At this point we could completely delete
`ZSTDMT_compress_advanced_internal()`. However I'm leaving it in because
I think we want to do that in the zstd-1.5.0 release, in case anyone is
still using the ZSTDMT API, even though it is not installed by default.
Nick Terrell [Thu, 24 Sep 2020 23:04:21 +0000 (16:04 -0700)]
Allow user to override ASAN/MSAN detection
Rename ADDRESS_SANITIZER -> ZSTD_ADDRESS_SANITIZER and same for
MEMORY_SANITIZER. Also set it to 0/1 instead of checking for defined.
This allows the user to override ASAN/MSAN detection for platforms that
don't support it.
Nick Terrell [Thu, 24 Sep 2020 03:34:44 +0000 (20:34 -0700)]
[lib] Wrap customMem xor checks in parens for readability
This clarifies operator precedence, and quiets cppcheck in
the Kernel Test Robot. I think this is a slight bonus to
readability, so I am accepting the suggestion.
W. Felix Handte [Thu, 17 Sep 2020 16:15:33 +0000 (12:15 -0400)]
Use ZSTD_CCtxParams_init() to Init CCtxParams, not memset()
Even if the discrepancies are at the moment benign, it's probably better to
standardize on using the one true initializer, rather than trying (and failing)
to correctly duplicate its behavior.
W. Felix Handte [Tue, 15 Sep 2020 18:06:58 +0000 (14:06 -0400)]
Fall Back if Derived CParams are Incompatible with DDSS; Refactor CDict Creation
Rewrite ZSTD_createCDict_advanced() as a wrapper around
ZSTD_createCDict_advanced2(). Evaluate whether to use DDSS mode *after* fully
resolving cparams. If not, fall back.
W. Felix Handte [Fri, 11 Sep 2020 03:35:42 +0000 (23:35 -0400)]
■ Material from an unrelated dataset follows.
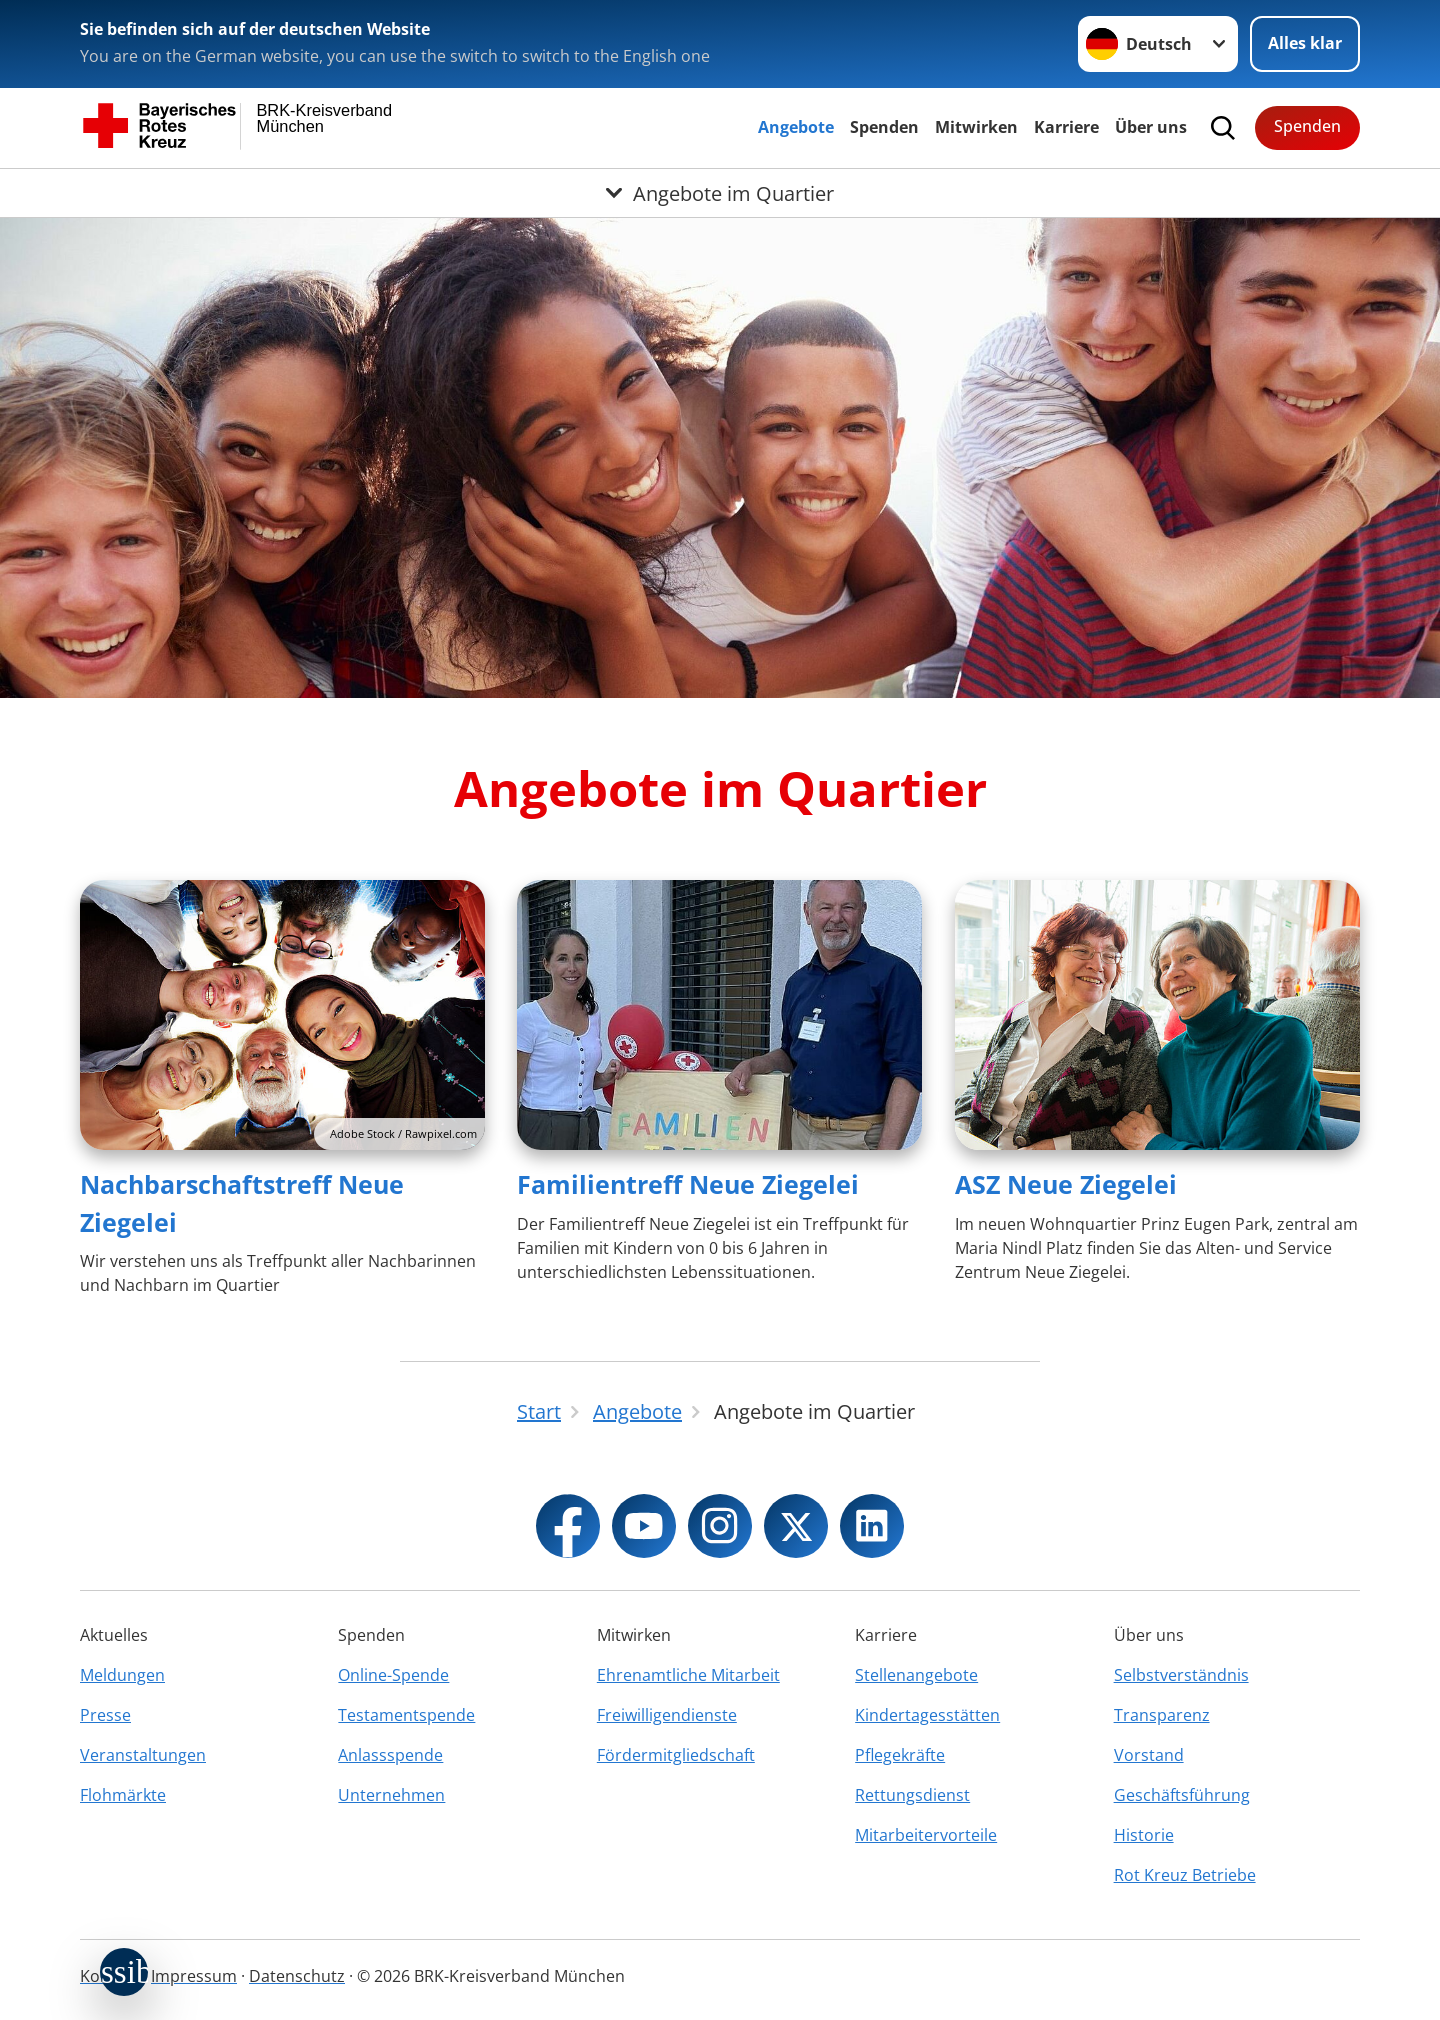  What do you see at coordinates (1151, 127) in the screenshot?
I see `Über uns` at bounding box center [1151, 127].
Print More During Fuzzer Test to Avoid CI Killing it Due to Timeout
This is kind of hacky. And maybe this test doesn't need to be permanently as
exhaustive as it is now. But while we're actively developing the DDSS, we
should ensure it's compatible across many different modes.
W. Felix Handte [Fri, 4 Sep 2020 04:11:44 +0000 (00:11 -0400)]
Use All Available Space in the Hash Table to Extent Chain Table Reach
Rather than restrict our temp chain table to 2 ** chainLog entries, this
commit uses all available space to reach further back to gather longer
chains to pack into the DDSS chain table.